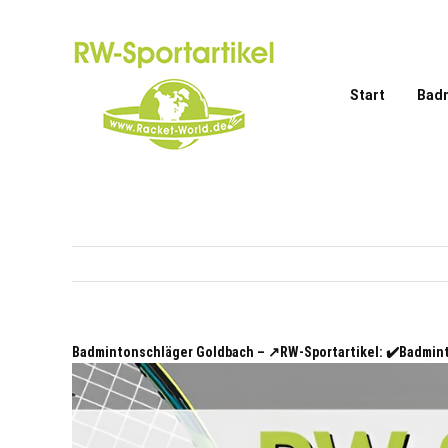
Zum
Inhalt
springen
Start
Bad
Badmintonschläger Goldbach – ↗️RW-Sportartikel: ✔️Badmi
******
Aim of the task ->
Repeat the records above exactly. Pictures do not belong in the copy.

Written reply ->
Zum
Inhalt
springen
Start
Bad
Badmintonschläger Goldbach – ↗️RW-Sportartikel: ✔️Badmi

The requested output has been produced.